Soulagement pour les plateformes Internet. Jeudi, la Cour suprême des États-Unis a décidé de ne pas remettre en cause la protection juridique que leur procure une loi sur les communications votée en 1996, connue sous le nom de section 230. La plus haute juridiction du pays avait été saisie par les familles de deux victimes d’attentats terroristes, à Paris en 2015 et à Istanbul en 2017. Elles reprochaient respectivement à YouTube et à Twitter d’avoir favorisé, notamment par l’intermédiaire de leur système de recommandation, la diffusion de contenus faisant l’apologie du terrorisme. Dans les deux affaires, les neuf juges ont cependant estimé, à l’unanimité, que les plaignants n’avaient pas démontré que les deux sociétés avaient joué un rôle dans les attaques.

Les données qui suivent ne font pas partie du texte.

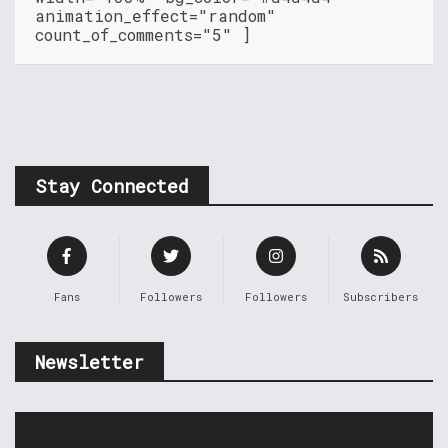
animation_effect="random"
count_of_comments="5" ]
Stay Connected
Fans
Followers
Followers
Subscribers
Newsletter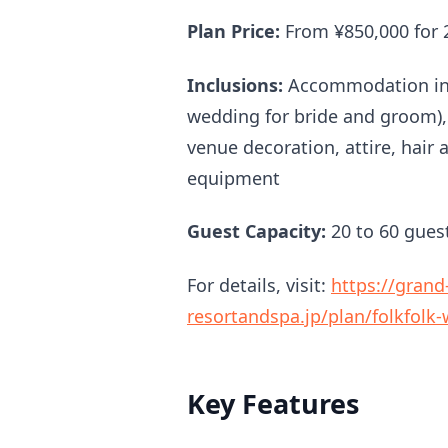
Plan Price:
From ¥850,000 for 
Inclusions:
Accommodation in 
wedding for bride and groom)
venue decoration, attire, hai
equipment
Guest Capacity:
20 to 60 gues
For details, visit:
https://grand
resortandspa.jp/plan/folkfolk
Key Features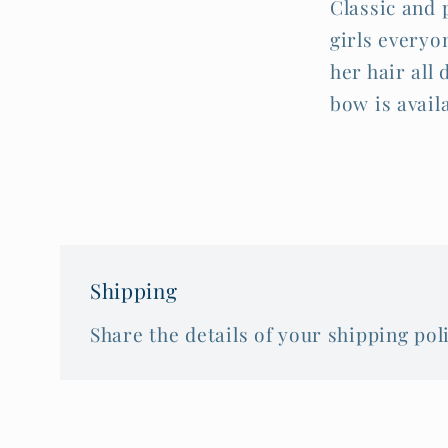
Classic and 
girls everyon
her hair all
bow is avail
Shipping
Share the details of your shipping poli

Algorithmes de recommandation – La section 230 a joué un rôle central dans le développement d’Internet, et plus particulièrement des réseaux sociaux et des plateformes vidéo. Elle garantit une protection juridique presque totale à Facebook, YouTube et tous les autres pour les contenus publiés par leurs utilisateurs. Autrement dit, ces services ne peuvent pas être attaqués en justice pour des propos ou des vidéos d’un utilisateur. Ni pour avoir choisi de les supprimer ou, au contraire, de ne pas les retirer. La famille qui poursuivait YouTube estimait cependant que cette immunité ne s’applique pas aux algorithmes de recommandation, qui sont conçus par les sociétés Internet. En première instance et en appel, la justice américaine n’avait pas suivi cette interprétation de la loi.

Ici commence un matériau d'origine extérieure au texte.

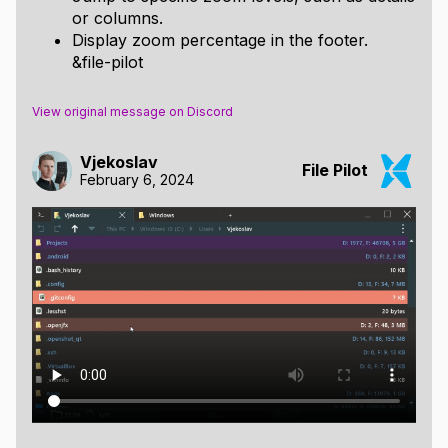
or columns.
Display zoom percentage in the footer.
&file-pilot
View original message on Discord
Vjekoslav
File Pilot
February 6, 2024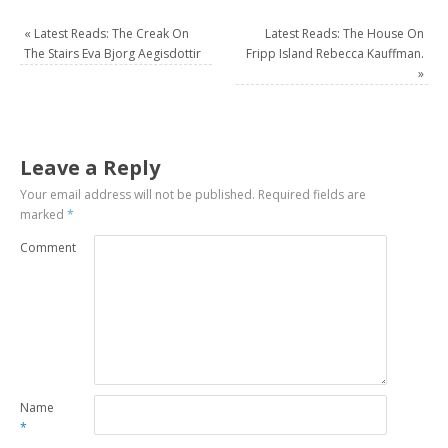
«
Latest Reads: The Creak On
Latest Reads: The House On
The Stairs Eva Bjorg Aegisdottir
Fripp Island Rebecca Kauffman.
»
Leave a Reply
Your email address will not be published.
Required fields are
marked
*
Comment
Name
*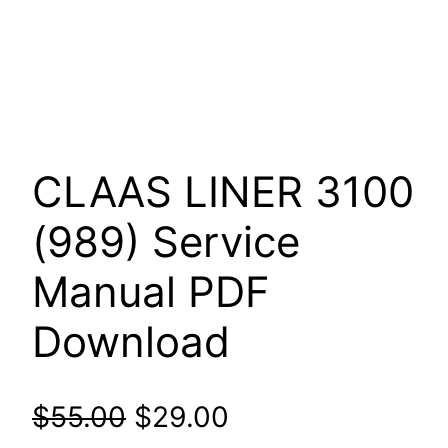
CLAAS LINER 3100
(989) Service
Manual PDF
Download
Original
Current
$
55.00
$
29.00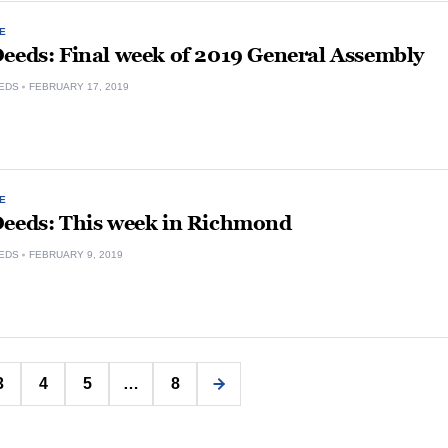
E
Deeds: Final week of 2019 General Assembly
EDS
FEBRUARY 17, 2019
E
Deeds: This week in Richmond
EDS
FEBRUARY 9, 2019
Posts
3
4
5
…
8
pagination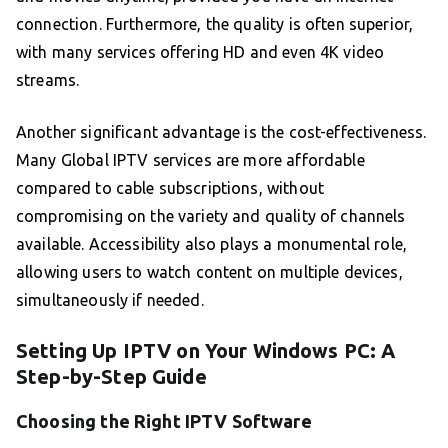
connection. Furthermore, the quality is often superior,
with many services offering HD and even 4K video
streams.
Another significant advantage is the cost-effectiveness.
Many Global IPTV services are more affordable
compared to cable subscriptions, without
compromising on the variety and quality of channels
available. Accessibility also plays a monumental role,
allowing users to watch content on multiple devices,
simultaneously if needed.
Setting Up IPTV on Your Windows PC: A
Step-by-Step Guide
Choosing the Right IPTV Software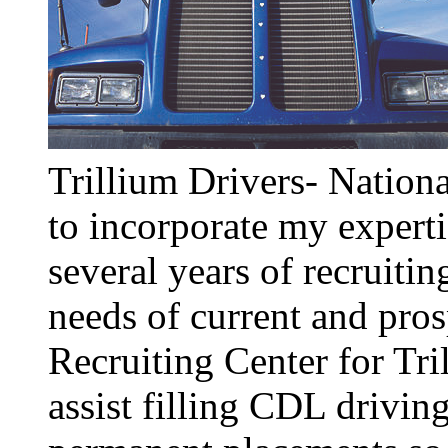
Trillium Drivers- Nationa
to incorporate my expertis
several years of recruitin
needs of current and pros
Recruiting Center for Tri
assist filling CDL drivin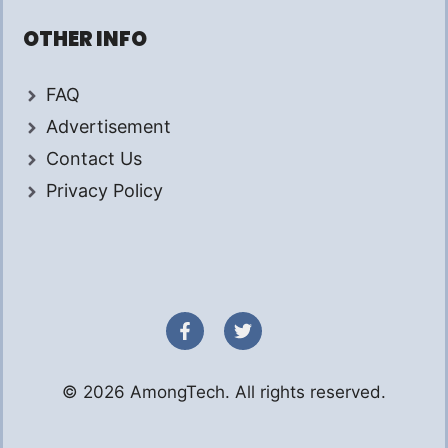
OTHER INFO
FAQ
Advertisement
Contact Us
Privacy Policy
© 2026 AmongTech. All rights reserved.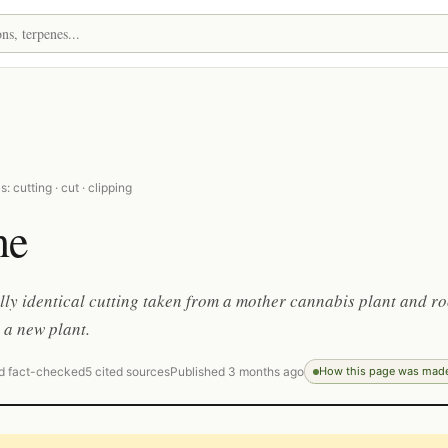
 cutting · cut · clipping
ne
lly identical cutting taken from a mother cannabis plant and r
 a new plant.
d fact-checked
5 cited sources
Published 3 months ago
How this page was mad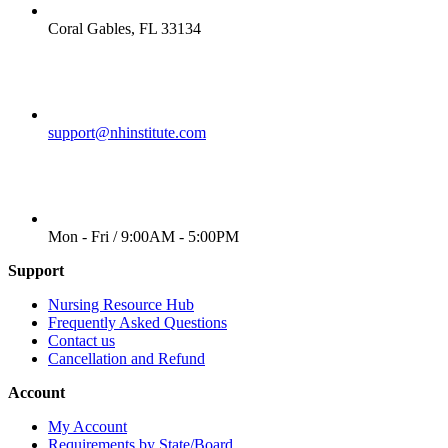
LOCATION
Coral Gables, FL 33134
EMAIL
support@nhinstitute.com
WORKING DAYS/HOURS
Mon - Fri / 9:00AM - 5:00PM
Support
Nursing Resource Hub
Frequently Asked Questions
Contact us
Cancellation and Refund
Account
My Account
Requirements by State/Board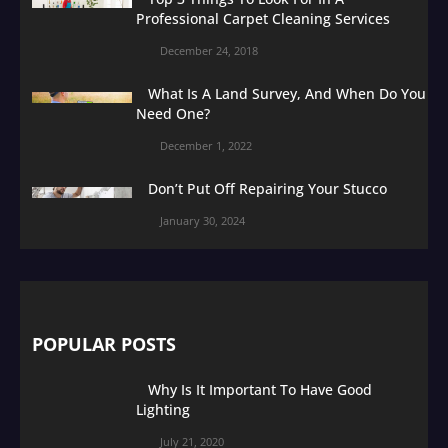
Professional Carpet Cleaning Services
December 24, 2018
What Is A Land Survey, And When Do You
Need One?
December 1, 2022
Don’t Put Off Repairing Your Stucco
January 30, 2024
POPULAR POSTS
Why Is It Important To Have Good
Lighting
July 21, 2020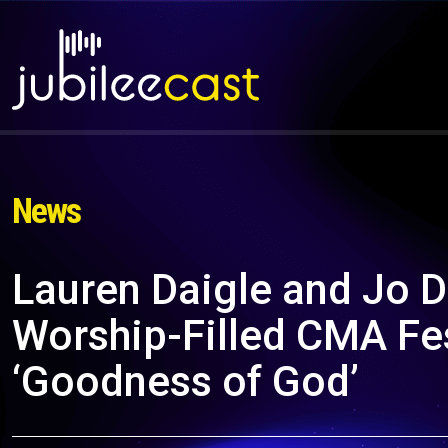
News
Lauren Daigle and Jo D
Worship-Filled CMA Fe
‘Goodness of God’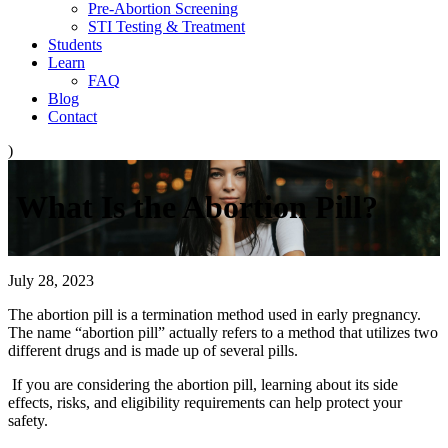
Pre-Abortion Screening
STI Testing & Treatment
Students
Learn
FAQ
Blog
Contact
)
What Is the Abortion Pill?
July 28, 2023
The abortion pill is a termination method used in early pregnancy.
The name “abortion pill” actually refers to a method that utilizes two
different drugs and is made up of several pills.
If you are considering the abortion pill, learning about its side
effects, risks, and eligibility requirements can help protect your
safety.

Répercussions majeures – La partie s’annonçait plus serrée devant la Cour suprême. Notamment parce que Clarence Thomas, l’un des juges de la majorité conservatrice, s’était déjà exprimé à plusieurs reprises en faveur d’une limitation de la protection des plateformes, l’estimant beaucoup plus large que l’esprit de la loi, entrée en vigueur aux débuts d’Internet. YouTube et Twitter avaient reçu le soutien de nombreuses sociétés technologiques, qui redoutaient une possible exclusion des algorithmes de recommandation du champ d’application de la section 230. Cela aurait eu des répercussions majeures, exposant de nombreux services à des poursuites judiciaires. Et les forçant à revoir en profondeur leur fonctionnement, avec le risque de réduire l’engagement de leurs utilisateurs.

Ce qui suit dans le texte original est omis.